问题
For a side project I started using PDFBox to convert pdf file to image. This is the pdf file I am using to convert to image file https://bitcoin.org/bitcoin.pdf.
This is the code I am using. It is very simple code which calls PDFToImage. But the output jpg image file looks really bad with lot of commas inserted and some overlapping text.
String [] args_2 = new String[7];
String pdfPath = "C:\\bitcoin.pdf";
args_2[0] = "-startPage";
args_2[1] = "1";
args_2[2] = "-endPage";
args_2[3] = "1";
args_2[4] = "-outputPrefix";
args_2[5] = "my_image_2";
//args_2[6] = "-resolution";
//args_2[7] = "1000";
args_2[6] = pdfPath;
try {
PDFToImage.main(args_2);
} catch (Exception e) {
// TODO Auto-generated catch block
e.printStackTrace();
}
回答1:
If you look at the logging outputs (maybe you need to activate logging in your environment). you'll see many entries like these (generated using PDFBox 1.8.5):
Jun 16, 2014 8:40:43 AM org.apache.pdfbox.pdmodel.font.PDSimpleFont drawString
Warnung: Changing font on <t> from <Century Schoolbook Fett> to the default font
Jun 16, 2014 8:40:43 AM org.apache.pdfbox.pdmodel.font.PDSimpleFont drawString
Warnung: Changing font on <S> from <Times New Roman> to the default font
Jun 16, 2014 8:40:46 AM org.apache.pdfbox.pdmodel.font.PDSimpleFont drawString
Warnung: Changing font on <c> from <Arial> to the default font
Jun 16, 2014 8:40:52 AM org.apache.pdfbox.pdmodel.font.PDSimpleFont drawString
Warnung: Changing font on <i> from <Courier New> to the default font
So PDFBox uses different fonts than the fonts indicated by the PDF for rendering the text of it.
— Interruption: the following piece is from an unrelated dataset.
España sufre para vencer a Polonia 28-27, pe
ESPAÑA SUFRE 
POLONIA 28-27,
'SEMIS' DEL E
This explains both the lots of commas inserted and the overlapping text:
- different fonts may have different encodings. It looks like your sample PDF uses an encoding which has a comma where the default font assumed by PDFBox has a space character;
- different fonts have different glyph widths. In your sample PDF the different glyph widths cause overlapping text.
This results in

The reason for all this is that PDFBox 1.8.x does not properly support all kinds of fonts for rendering. You might want to try PDFBox 2.0.0-SNAPSHOT, the new PDFBox currently under development, instead. Be aware, though, the classes for rendering have been changed.
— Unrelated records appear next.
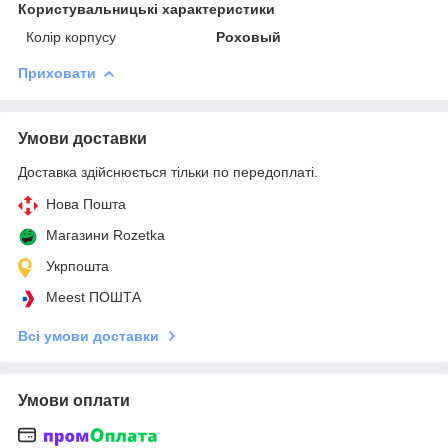
Користувальницькі характеристики
Колір корпусу
Роховый
Приховати
Умови доставки
Доставка здійснюється тільки по передоплаті.
Нова Пошта
Магазини Rozetka
Укрпошта
Meest ПОШТА
Всі умови доставки
Умови оплати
Using PDFBox 2.0.0-SNAPSHOT
Using the current (mid-June 2014) state of PDFBox 2.0.0-SNAPSHOT you can render PDFs like this:
PDDocument document = PDDocument.loadNonSeq(resource, null);
PDDocumentCatalog catalog = document.getDocumentCatalog();
@SuppressWarnings("unchecked")
List<PDPage> pages = catalog.getAllPages();
PDFRenderer renderer = new PDFRenderer(document);
for (int i = 0; i < pages.size(); i++)
{
BufferedImage image = renderer.renderImage(i);
ImageIO.write(image, "png", new File("bitcoin-convertToImage-" + i + ".png"));
}
The result with this code is:

Other PDFRenderer.renderImage
overloads allow you to explicitly set the desired resolution.
PS: As proposed by Tilman Hausherr you may want to replace the ImageIO.write
call by
ImageIOUtil.writeImage(image, "bitcoin-convertToImage-" + i + ".png", 72);
ImageIOUtil
is a PDFBox helper class which tries to optimize the selection of the ImageIO
writer and to add a DPI attribute to the image file.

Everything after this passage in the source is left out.